▸ What is required
Beginning at the line that contains "NEAPOL Монблан" and finishing at the line that contains "les toestaan", output the data below exactly. Include both end lines and no pictures.

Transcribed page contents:
···
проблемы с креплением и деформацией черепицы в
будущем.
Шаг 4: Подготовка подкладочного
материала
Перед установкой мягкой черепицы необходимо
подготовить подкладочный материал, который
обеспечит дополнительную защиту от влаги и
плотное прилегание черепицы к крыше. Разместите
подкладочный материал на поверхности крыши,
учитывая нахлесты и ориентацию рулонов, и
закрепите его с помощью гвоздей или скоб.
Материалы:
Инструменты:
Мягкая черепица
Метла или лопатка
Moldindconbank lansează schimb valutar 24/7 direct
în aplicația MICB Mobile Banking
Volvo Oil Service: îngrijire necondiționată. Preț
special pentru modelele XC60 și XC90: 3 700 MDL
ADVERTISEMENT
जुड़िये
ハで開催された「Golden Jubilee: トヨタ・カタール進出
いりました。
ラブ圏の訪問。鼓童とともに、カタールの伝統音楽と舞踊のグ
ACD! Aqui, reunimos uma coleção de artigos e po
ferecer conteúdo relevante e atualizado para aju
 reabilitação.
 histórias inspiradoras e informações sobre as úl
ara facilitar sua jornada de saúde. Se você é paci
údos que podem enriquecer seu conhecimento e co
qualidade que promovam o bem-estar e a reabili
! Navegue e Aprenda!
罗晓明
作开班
···
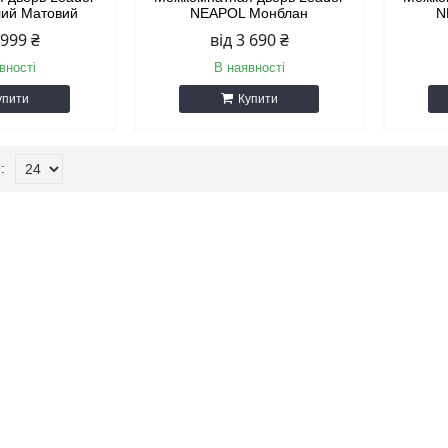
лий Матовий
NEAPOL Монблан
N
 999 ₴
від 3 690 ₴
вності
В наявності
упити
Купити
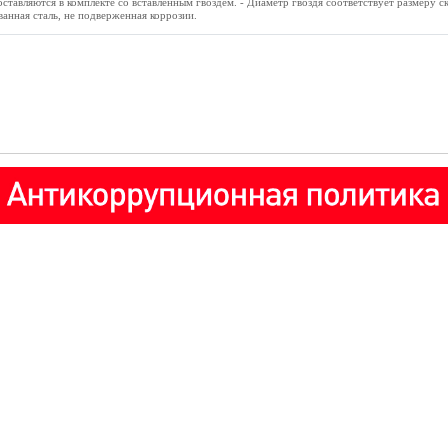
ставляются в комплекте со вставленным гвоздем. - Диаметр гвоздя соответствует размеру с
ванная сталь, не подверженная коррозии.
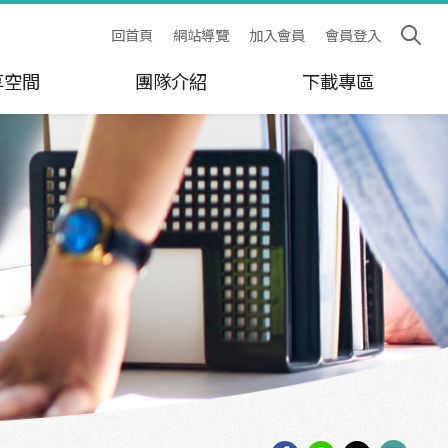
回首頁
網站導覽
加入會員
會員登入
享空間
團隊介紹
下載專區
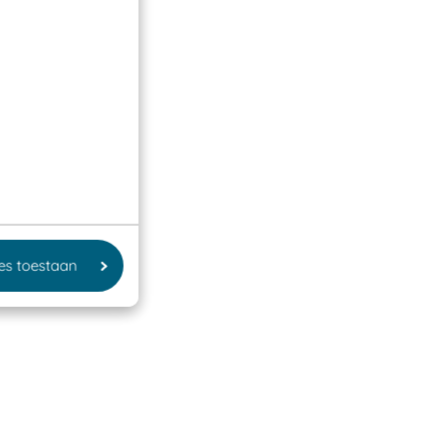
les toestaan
···
▸ Response for this exercise
NEAPOL Монблан
N
 999 ₴
від 3 690 ₴
вності
В наявності
упити
Купити
ставляются в комплекте со вставленным гвоздем. - Диаметр гвоздя соответствует размеру с
ванная сталь, не подверженная коррозии.
回首頁
網站導覽
加入會員
會員登入
享空間
團隊介紹
下載專區
les toestaan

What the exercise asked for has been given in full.